Natural Search Blog


Yelp opens API for developers

Michael Arrington reported today how Yelp has released their API, allowing developers to dynamically query and display their yellow pages listings, reviews and content for display on any websites. The terms are fairly generous, allowing developers to have up to 10k of queries per day, and relatively few restrictions on display.

Yelp API for developers

This is a really cool thing for an IYP site to do…

Not only does it attract interest and devotion from the development community, but more importantly to the bottom line it gets other people to increase your content distribution for you for free, and it can sometimes get you more backlinks to your site, depending upon how you design it. Most yellow pages companies have something of an old-world mentality about holding their data really close to the vest, not wanting anyone else to be able to derive benefit from it without paying — and/or they have limits on how they can allow distribution of the data as imposed by their data providers like InfoUSA. Also, YP companies are extremely sensitive about how customer listings may be displayed, since they’re dependent upon the goodwill of business advertisers.

But, leveraging the work of a development community through public APIs of this sort is the wave of the future. It increases distribution, making the service more attractive to advertisers. It helps developers segue into becoming beneficial partners. It allows for innovative mashups that no one has anticipated. And, it can help with a YP site’s natural search optimization efforts. This sort of thing helped drive Amazon.com’s affiliate system, and helped promote Google Maps.

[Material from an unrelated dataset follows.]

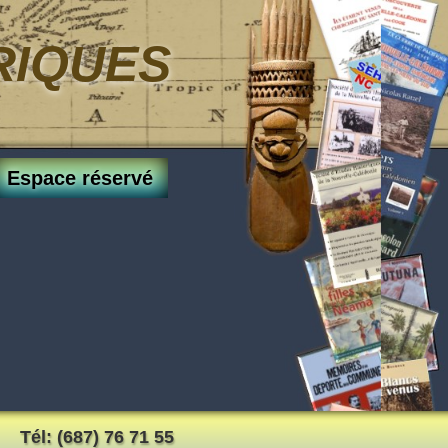
RIQUES
Espace réservé
Tél: (687) 76 71 55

Yelp’s API does have a few oddities, I see. The process is RESTful, which I approve of, but the output format seems a bit kludgy or eccentric to me – why not have it in XML format? I suppose they opted for the data delimitation to be less-verbose than XML, but the tradeoff seems to result in a less-intuitive data schema, and I think it might actually be a bit harder to interpret during setup of an application since there are a number of off-the-shelf XML parsers out there. If they were going for reduced verbosity, I think they should’ve left the data labels out of the output entirely, just providing a schema diagram separately from the data output. They’ve tried to go for the best of both worlds here, and the result is just a bit alien.

Some folx have complained about the legal terms of use restrictions with the service, I’d say they’re actually generously loose, all things considered. True, it is a little irritating that they don’t allow the Yelp content to get aggregated with other outside listings, and it seems unnecessary for them to disallow the Yelp ratings from getting combined with other, separate ratings. I know that the user ratings are a major piece of uniqueness for Yelp, but there should be some manageable way for them to allow developers to be innovative with that data as well — seems odd to be so controlling about that piece, since it would seem they could allow changes to that if the developer provided a disclaimer such as “Ratings on this page may have been altered outside of the control of Yelp” or somesuch.

Want one compelling reason for Yelp to allow aggregation with other data sources and mashups on the ratings/reviews piece? With more sites displaying Yelp data, it introduces an issue of duplication for the purposes of search engine optimization. Suddenly, all these other sites out there may start displaying the same identical content found on the Yelp site. If developers are allowed to make the listings to be more unique for their sites, it would help differentiate the listing data between that of the Yelp core site and that of their developers using the API. This would further help rankings and distribution of those pages through search engines.

But, these are all relatively minor criticisms – what Yelp has done in opening up this API is very cool, and kudos to them for having the guts to do it!